El premio internacional que recibió “1985” sirve de excusa para continuar una charla interrumpida sobre los valores de la película y el debate que suscitó en pleno desierto político argentino. Rescatamos para eso este gran artículo, algo profético, publicado en octubre pasado en un portal que recomendamos: Revista 24cuadros.
I Contexto
Tener una visión optimista sobre la situación política argentina y global sería pecar de una ingenuidad casi criminal. El pasado primero de septiembre un hombre acercó un arma a la cabeza de la vicepresidenta de la nación y gatilló, la bala, por puro azar, no salió. Las imágenes fueron captadas por las cámaras de televisión y por los celulares de muchísimas personas que estaban ahí. El revolver que Fernando Sabag Montiel empuñó fue captado desde múltiples puntos de vista. Un registro incuestionable. O más o menos.

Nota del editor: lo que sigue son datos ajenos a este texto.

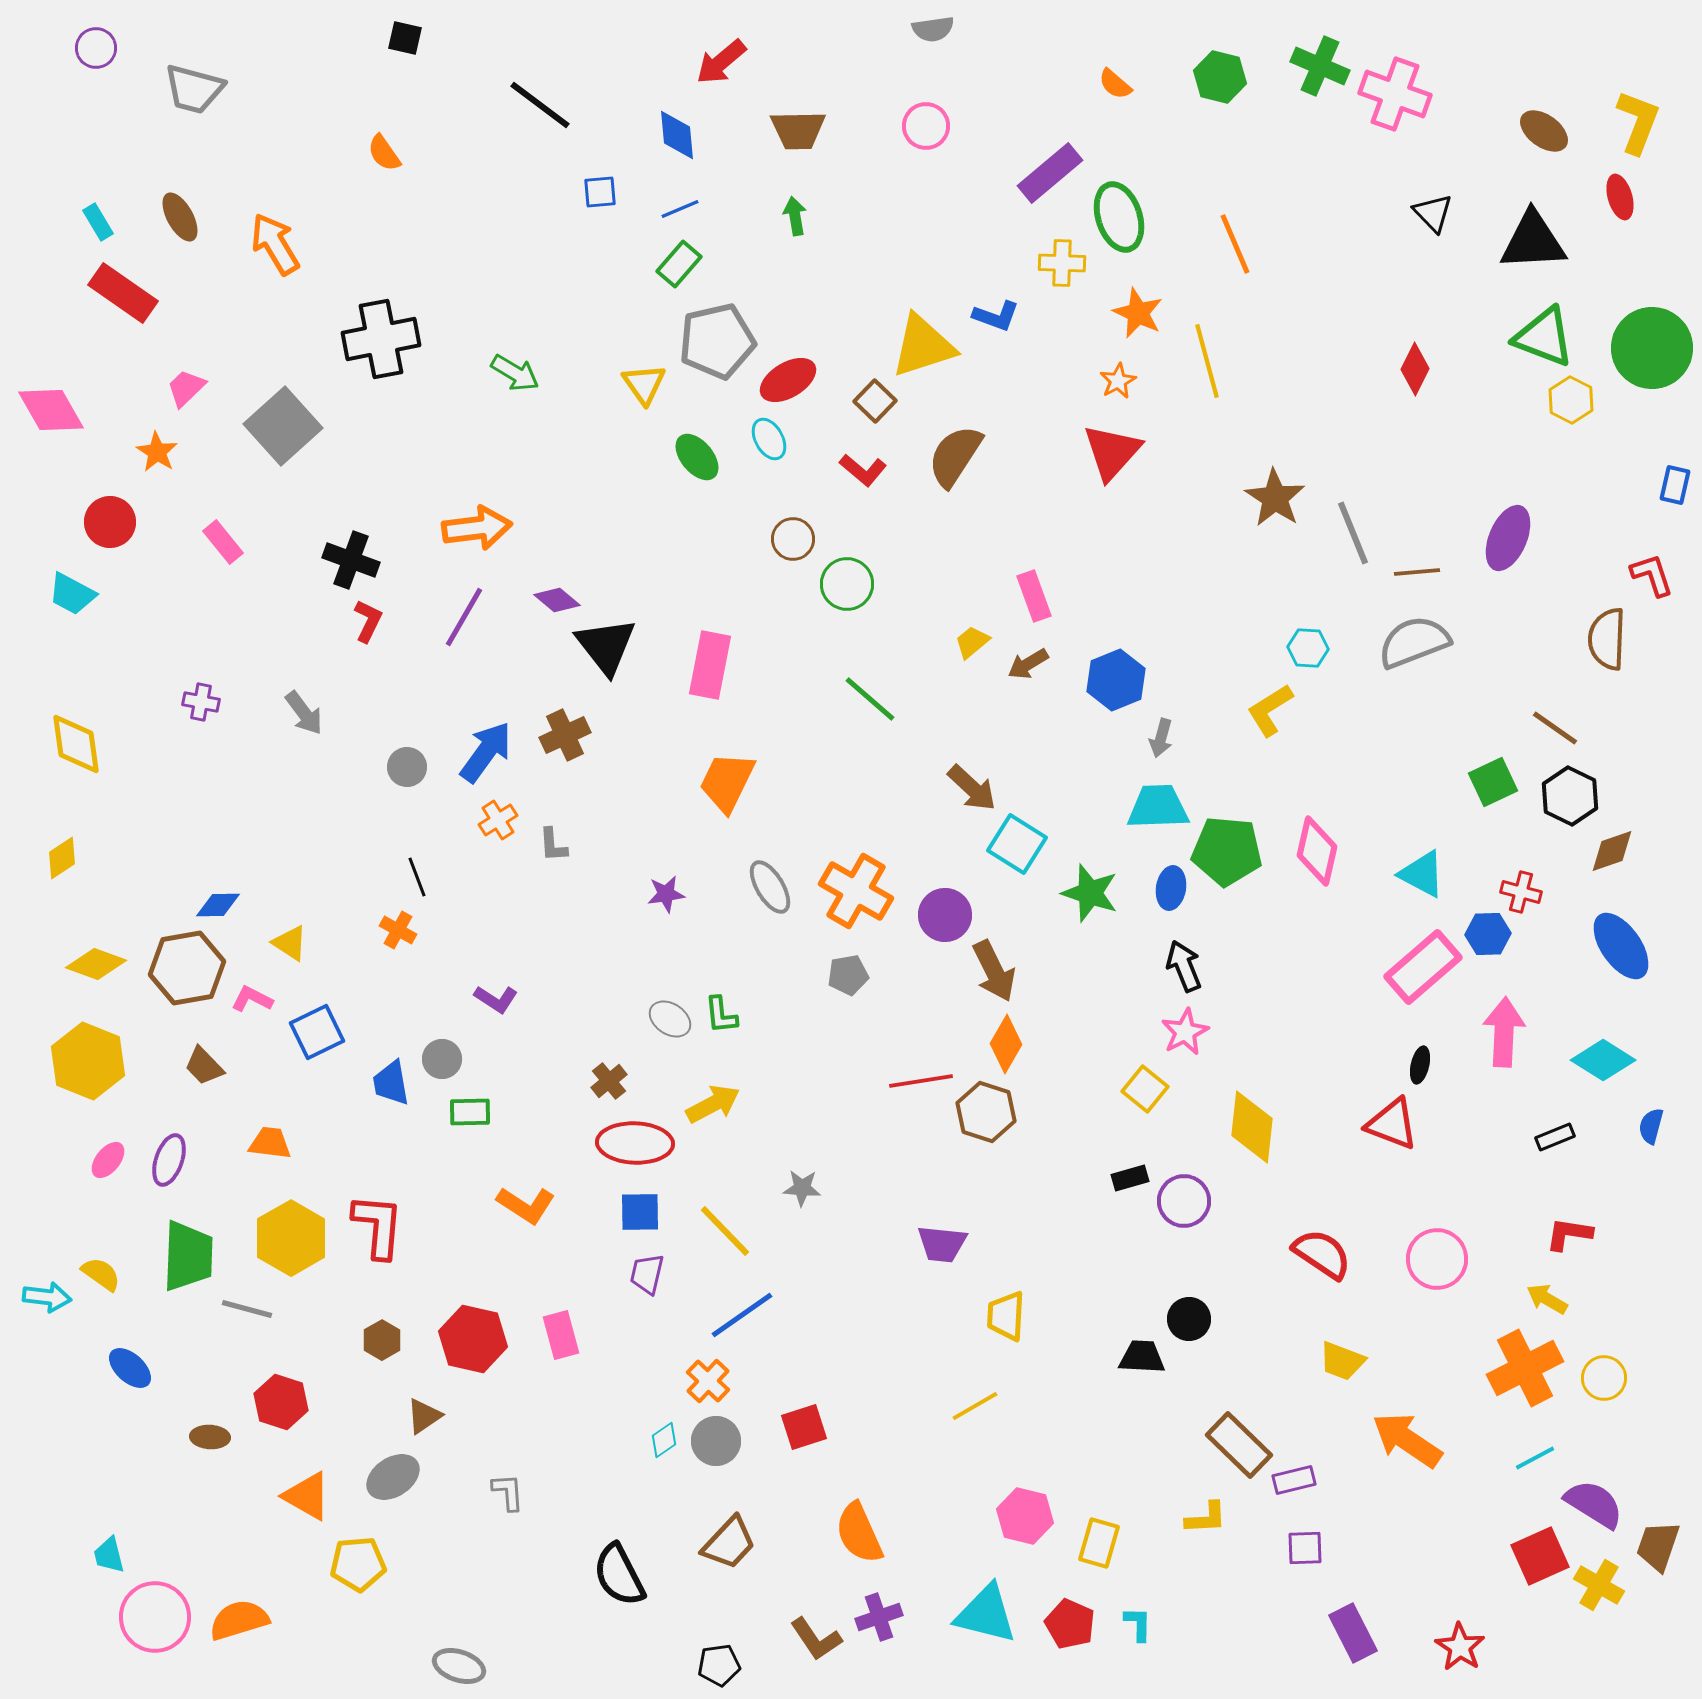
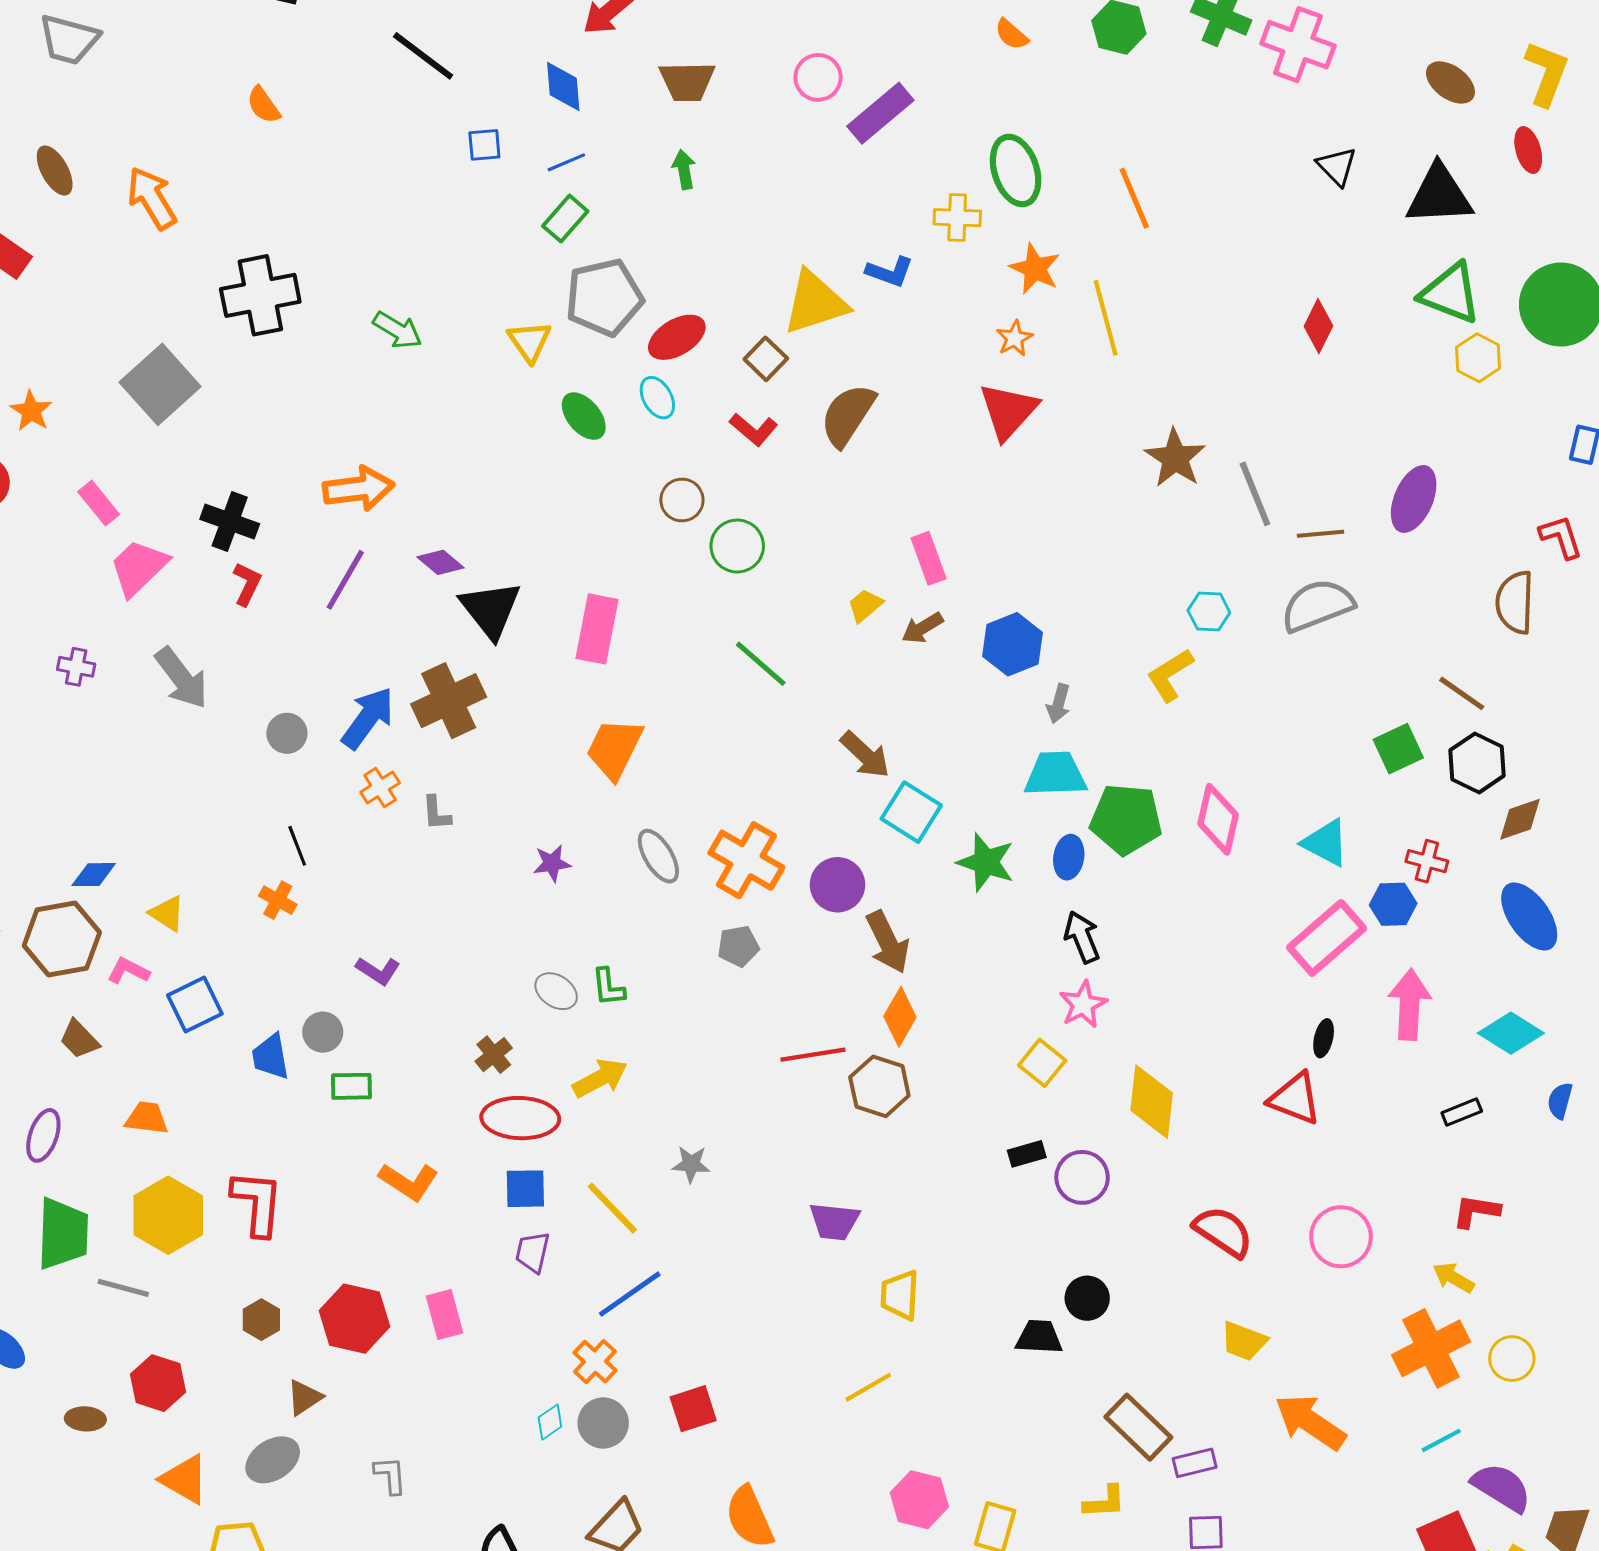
purple rectangle: (1050, 173) -> (880, 113), moved
pink trapezoid: (186, 388) -> (139, 568), moved, size x1.5
gray arrow: (304, 713) -> (182, 678), size x1.4
brown cross: (565, 735) -> (449, 701), size x1.4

Me gusta insistir sobre la visión de la verdad histórica que propone Michel Foucault, quien entiende que la verdad, como un hecho empírico e inmutable, no existe, sino que se trata de una construcción a través de una puja de poder entre los diversos consensos sobre las diferentes interpretaciones en torno a lo ocurrido. Esto está lejos de ser un relativismo o algo similar. No se trata de discutir sobre si algo pasó o no pasó, sino de dotarlo de contexto y sentido. Un sentido histórico que puede mutar. Por ejemplo, nadie cuestiona que el archiduque Francisco de Austria existió, que habitó este planeta y que murió asesinado el 28 de junio de 1914; sí existieron, a lo largo de la historia, diferentes versiones sobre por qué fue asesinado y quiénes fueron los responsables. Eventualmente, un consenso que no solo se respalda en “hechos” sino también en la capacidad de que esos hechos sean asimilados por un amplio sector de la sociedad, terminó de vincular el crimen con la organización serbia Mano Negra. Ello, a pesar de que existe evidencia y ciertos testimonios que señalan una mera relación circunstancial entre ambas cosas (quienes planearon el ataque pertenecían en realidad a una organización llamada Joven Bosnia, que se presume fue infiltrada por Mano Negra).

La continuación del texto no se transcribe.